- WORK TO COMPLETE
Could the data below please be reproduced word for word, without the pictures?

(Document structure recognition data)

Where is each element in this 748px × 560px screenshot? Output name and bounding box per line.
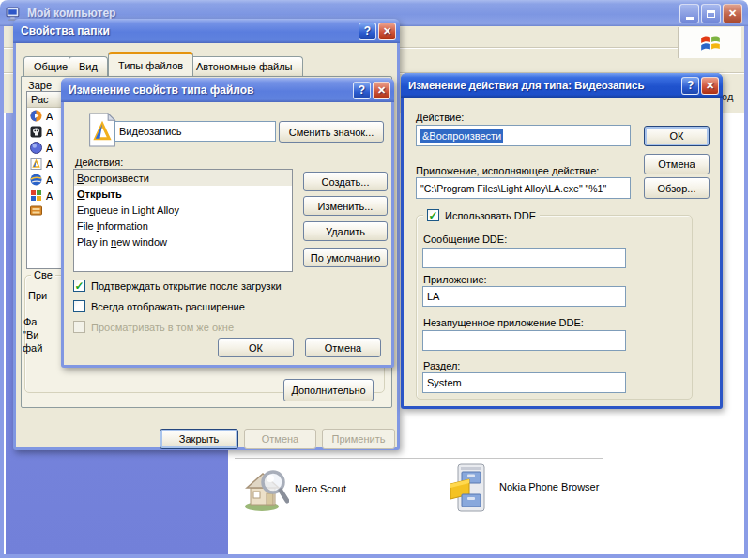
file-type-name-input[interactable]: Видеозапись	[114, 121, 276, 142]
minimize-button[interactable]	[679, 4, 699, 23]
checkbox-disabled-icon: ✓	[73, 321, 85, 333]
nokia-phone-browser-icon[interactable]	[449, 463, 492, 516]
windows-flag-icon	[699, 32, 722, 54]
use-dde-checkbox[interactable]: ✓ Использовать DDE	[423, 209, 540, 221]
advanced-button[interactable]: Дополнительно	[283, 379, 374, 401]
checkbox-checked-icon[interactable]: ✓	[73, 280, 85, 292]
actions-list[interactable]: Воспроизвести Открыть Enqueue in Light A…	[73, 169, 293, 272]
dde-not-running-input[interactable]	[422, 330, 626, 351]
edit-file-type-dialog: Изменение свойств типа файлов ? ✕ Видеоз…	[61, 78, 394, 368]
action-item-enqueue[interactable]: Enqueue in Light Alloy	[74, 202, 292, 218]
action-item-play-new-window[interactable]: Play in new window	[74, 234, 292, 250]
always-show-extension-checkbox[interactable]: ✓ Всегда отображать расширение	[73, 300, 245, 312]
description-fragment-1: Фа	[23, 316, 37, 327]
new-action-button[interactable]: Создать...	[303, 172, 388, 191]
confirm-open-checkbox[interactable]: ✓ Подтверждать открытие после загрузки	[73, 280, 282, 292]
application-path-input[interactable]: "C:\Program Files\Light Alloy\LA.exe" "%…	[416, 177, 631, 199]
help-button[interactable]: ?	[353, 82, 371, 99]
nero-scout-label[interactable]: Nero Scout	[295, 483, 346, 494]
window-border-right	[744, 26, 748, 554]
blocks-file-icon	[30, 189, 42, 202]
close-dialog-button[interactable]: ✕	[701, 77, 719, 95]
dde-not-running-label: Незапущенное приложение DDE:	[423, 317, 584, 328]
details-group-label-fragment: Све	[31, 269, 55, 280]
set-default-button[interactable]: По умолчанию	[303, 248, 388, 267]
tab-view[interactable]: Вид	[69, 56, 108, 76]
edit-action-titlebar: Изменение действия для типа: Видеозапись…	[401, 73, 723, 98]
close-button[interactable]: ✕	[723, 4, 742, 23]
help-button[interactable]: ?	[359, 23, 376, 40]
edit-action-title: Изменение действия для типа: Видеозапись	[408, 80, 644, 91]
edit-action-body: Действие: &Воспроизвести ОК Отмена Прило…	[404, 98, 720, 406]
browse-same-window-checkbox: ✓ Просматривать в том же окне	[73, 321, 234, 333]
desktop-screen: Мой компьютер ✕ од	[0, 0, 748, 560]
close-dialog-button[interactable]: ✕	[373, 82, 390, 99]
application-label: Приложение, исполняющее действие:	[416, 165, 599, 176]
maximize-button[interactable]	[701, 4, 721, 23]
registered-types-label-fragment: Заре	[28, 80, 52, 91]
edit-action-dialog: Изменение действия для типа: Видеозапись…	[401, 73, 723, 409]
dde-topic-label: Раздел:	[423, 360, 460, 371]
dde-application-label: Приложение:	[423, 274, 487, 285]
skull-file-icon	[30, 126, 42, 138]
browse-button[interactable]: Обзор...	[644, 177, 710, 199]
selected-text: &Воспроизвести	[420, 129, 503, 143]
edit-action-button[interactable]: Изменить...	[303, 196, 388, 216]
checkbox-unchecked-icon[interactable]: ✓	[73, 300, 85, 312]
folder-options-title: Свойства папки	[21, 24, 110, 38]
edit-file-type-body: Видеозапись Сменить значок... Действия: …	[64, 102, 391, 365]
folder-options-titlebar: Свойства папки ? ✕	[13, 19, 400, 43]
dde-message-label: Сообщение DDE:	[423, 234, 507, 245]
light-alloy-file-icon	[30, 158, 42, 170]
cabinet-file-icon	[30, 205, 42, 218]
main-window-title: Мой компьютер	[27, 7, 115, 20]
description-fragment-3: фай	[23, 342, 42, 354]
action-label: Действие:	[416, 112, 464, 123]
dde-message-input[interactable]	[422, 248, 626, 268]
change-icon-button[interactable]: Сменить значок...	[279, 121, 384, 143]
globe-file-icon	[30, 174, 42, 186]
edit-file-type-title: Изменение свойств типа файлов	[69, 83, 254, 97]
close-dialog-button[interactable]: ✕	[378, 23, 396, 40]
maximize-icon	[707, 10, 715, 18]
icon-group-separator	[235, 458, 603, 459]
action-item-play[interactable]: Воспроизвести	[74, 170, 292, 186]
minimize-icon	[686, 17, 694, 20]
nokia-phone-browser-label[interactable]: Nokia Phone Browser	[499, 481, 599, 492]
delete-action-button[interactable]: Удалить	[303, 221, 388, 241]
nero-scout-icon[interactable]	[244, 467, 289, 514]
action-name-input[interactable]: &Воспроизвести	[416, 125, 631, 146]
cancel-file-type-button[interactable]: Отмена	[305, 338, 381, 357]
tab-file-types[interactable]: Типы файлов	[108, 52, 193, 76]
brand-logo-block	[678, 27, 741, 58]
tab-offline-files[interactable]: Автономные файлы	[186, 56, 303, 76]
action-item-open[interactable]: Открыть	[74, 186, 292, 202]
apply-folder-options-button[interactable]: Применить	[322, 429, 395, 449]
cancel-folder-options-button[interactable]: Отмена	[244, 429, 316, 449]
action-item-file-information[interactable]: File Information	[74, 218, 292, 234]
opens-with-label-fragment: При	[28, 290, 47, 301]
ok-file-type-button[interactable]: ОК	[218, 338, 294, 357]
window-border-bottom	[0, 554, 748, 558]
go-button-fragment[interactable]: од	[722, 91, 733, 102]
description-fragment-2: "Ви	[23, 329, 38, 341]
edit-file-type-titlebar: Изменение свойств типа файлов ? ✕	[61, 78, 394, 102]
dde-application-input[interactable]: LA	[422, 286, 626, 307]
help-button[interactable]: ?	[681, 77, 699, 95]
file-type-document-icon	[87, 113, 117, 149]
media-file-icon	[30, 110, 42, 122]
dde-topic-input[interactable]: System	[422, 372, 626, 393]
sphere-file-icon	[30, 142, 42, 154]
ok-edit-action-button[interactable]: ОК	[644, 126, 710, 146]
checkbox-checked-icon[interactable]: ✓	[427, 209, 439, 221]
cancel-edit-action-button[interactable]: Отмена	[644, 154, 710, 174]
actions-label: Действия:	[75, 157, 123, 168]
close-folder-options-button[interactable]: Закрыть	[160, 429, 238, 449]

- EXERCISE OUTPUT
Where is each element in this 748px × 560px screenshot? Output name and bounding box per line.
file-type-name-input[interactable]: Видеозапись	[114, 121, 276, 142]
minimize-button[interactable]	[679, 4, 699, 23]
checkbox-disabled-icon: ✓	[73, 321, 85, 333]
nokia-phone-browser-icon[interactable]	[449, 463, 492, 516]
windows-flag-icon	[699, 32, 722, 54]
use-dde-checkbox[interactable]: ✓ Использовать DDE	[423, 209, 540, 221]
advanced-button[interactable]: Дополнительно	[283, 379, 374, 401]
checkbox-checked-icon[interactable]: ✓	[73, 280, 85, 292]
actions-list[interactable]: Воспроизвести Открыть Enqueue in Light A…	[73, 169, 293, 272]
dde-not-running-input[interactable]	[422, 330, 626, 351]
edit-file-type-dialog: Изменение свойств типа файлов ? ✕ Видеоз…	[61, 78, 394, 368]
action-item-enqueue[interactable]: Enqueue in Light Alloy	[74, 202, 292, 218]
action-item-play-new-window[interactable]: Play in new window	[74, 234, 292, 250]
always-show-extension-checkbox[interactable]: ✓ Всегда отображать расширение	[73, 300, 245, 312]
description-fragment-1: Фа	[23, 316, 37, 327]
new-action-button[interactable]: Создать...	[303, 172, 388, 191]
confirm-open-checkbox[interactable]: ✓ Подтверждать открытие после загрузки	[73, 280, 282, 292]
application-path-input[interactable]: "C:\Program Files\Light Alloy\LA.exe" "%…	[416, 177, 631, 199]
help-button[interactable]: ?	[353, 82, 371, 99]
nero-scout-label[interactable]: Nero Scout	[295, 483, 346, 494]
window-border-right	[744, 26, 748, 554]
blocks-file-icon	[30, 189, 42, 202]
close-dialog-button[interactable]: ✕	[701, 77, 719, 95]
dde-not-running-label: Незапущенное приложение DDE:	[423, 317, 584, 328]
details-group-label-fragment: Све	[31, 269, 55, 280]
set-default-button[interactable]: По умолчанию	[303, 248, 388, 267]
tab-view[interactable]: Вид	[69, 56, 108, 76]
edit-action-titlebar: Изменение действия для типа: Видеозапись…	[401, 73, 723, 98]
close-button[interactable]: ✕	[723, 4, 742, 23]
help-button[interactable]: ?	[359, 23, 376, 40]
edit-action-title: Изменение действия для типа: Видеозапись	[408, 80, 644, 91]
edit-action-body: Действие: &Воспроизвести ОК Отмена Прило…	[404, 98, 720, 406]
browse-same-window-checkbox: ✓ Просматривать в том же окне	[73, 321, 234, 333]
desktop-screen: Мой компьютер ✕ од	[0, 0, 748, 560]
close-dialog-button[interactable]: ✕	[373, 82, 390, 99]
application-label: Приложение, исполняющее действие:	[416, 165, 599, 176]
maximize-button[interactable]	[701, 4, 721, 23]
registered-types-label-fragment: Заре	[28, 80, 52, 91]
edit-action-dialog: Изменение действия для типа: Видеозапись…	[401, 73, 723, 409]
dde-topic-label: Раздел:	[423, 360, 460, 371]
dde-application-label: Приложение:	[423, 274, 487, 285]
skull-file-icon	[30, 126, 42, 138]
browse-button[interactable]: Обзор...	[644, 177, 710, 199]
selected-text: &Воспроизвести	[420, 129, 503, 143]
edit-action-button[interactable]: Изменить...	[303, 196, 388, 216]
checkbox-unchecked-icon[interactable]: ✓	[73, 300, 85, 312]
folder-options-title: Свойства папки	[21, 24, 110, 38]
edit-file-type-body: Видеозапись Сменить значок... Действия: …	[64, 102, 391, 365]
folder-options-titlebar: Свойства папки ? ✕	[13, 19, 400, 43]
dde-message-label: Сообщение DDE:	[423, 234, 507, 245]
light-alloy-file-icon	[30, 158, 42, 170]
cabinet-file-icon	[30, 205, 42, 218]
main-window-title: Мой компьютер	[27, 7, 115, 20]
description-fragment-3: фай	[23, 342, 42, 354]
action-label: Действие:	[416, 112, 464, 123]
dde-message-input[interactable]	[422, 248, 626, 268]
change-icon-button[interactable]: Сменить значок...	[279, 121, 384, 143]
globe-file-icon	[30, 174, 42, 186]
edit-file-type-title: Изменение свойств типа файлов	[69, 83, 254, 97]
close-dialog-button[interactable]: ✕	[378, 23, 396, 40]
maximize-icon	[707, 10, 715, 18]
icon-group-separator	[235, 458, 603, 459]
action-item-play[interactable]: Воспроизвести	[74, 170, 292, 186]
minimize-icon	[686, 17, 694, 20]
nokia-phone-browser-label[interactable]: Nokia Phone Browser	[499, 481, 599, 492]
delete-action-button[interactable]: Удалить	[303, 221, 388, 241]
nero-scout-icon[interactable]	[244, 467, 289, 514]
action-name-input[interactable]: &Воспроизвести	[416, 125, 631, 146]
cancel-file-type-button[interactable]: Отмена	[305, 338, 381, 357]
tab-file-types[interactable]: Типы файлов	[108, 52, 193, 76]
brand-logo-block	[678, 27, 741, 58]
tab-offline-files[interactable]: Автономные файлы	[186, 56, 303, 76]
action-item-open[interactable]: Открыть	[74, 186, 292, 202]
apply-folder-options-button[interactable]: Применить	[322, 429, 395, 449]
cancel-folder-options-button[interactable]: Отмена	[244, 429, 316, 449]
action-item-file-information[interactable]: File Information	[74, 218, 292, 234]
opens-with-label-fragment: При	[28, 290, 47, 301]
ok-file-type-button[interactable]: ОК	[218, 338, 294, 357]
window-border-bottom	[0, 554, 748, 558]
go-button-fragment[interactable]: од	[722, 91, 733, 102]
description-fragment-2: "Ви	[23, 329, 38, 341]
edit-file-type-titlebar: Изменение свойств типа файлов ? ✕	[61, 78, 394, 102]
dde-application-input[interactable]: LA	[422, 286, 626, 307]
help-button[interactable]: ?	[681, 77, 699, 95]
file-type-document-icon	[87, 113, 117, 149]
media-file-icon	[30, 110, 42, 122]
dde-topic-input[interactable]: System	[422, 372, 626, 393]
sphere-file-icon	[30, 142, 42, 154]
ok-edit-action-button[interactable]: ОК	[644, 126, 710, 146]
checkbox-checked-icon[interactable]: ✓	[427, 209, 439, 221]
cancel-edit-action-button[interactable]: Отмена	[644, 154, 710, 174]
actions-label: Действия:	[75, 157, 123, 168]
close-folder-options-button[interactable]: Закрыть	[160, 429, 238, 449]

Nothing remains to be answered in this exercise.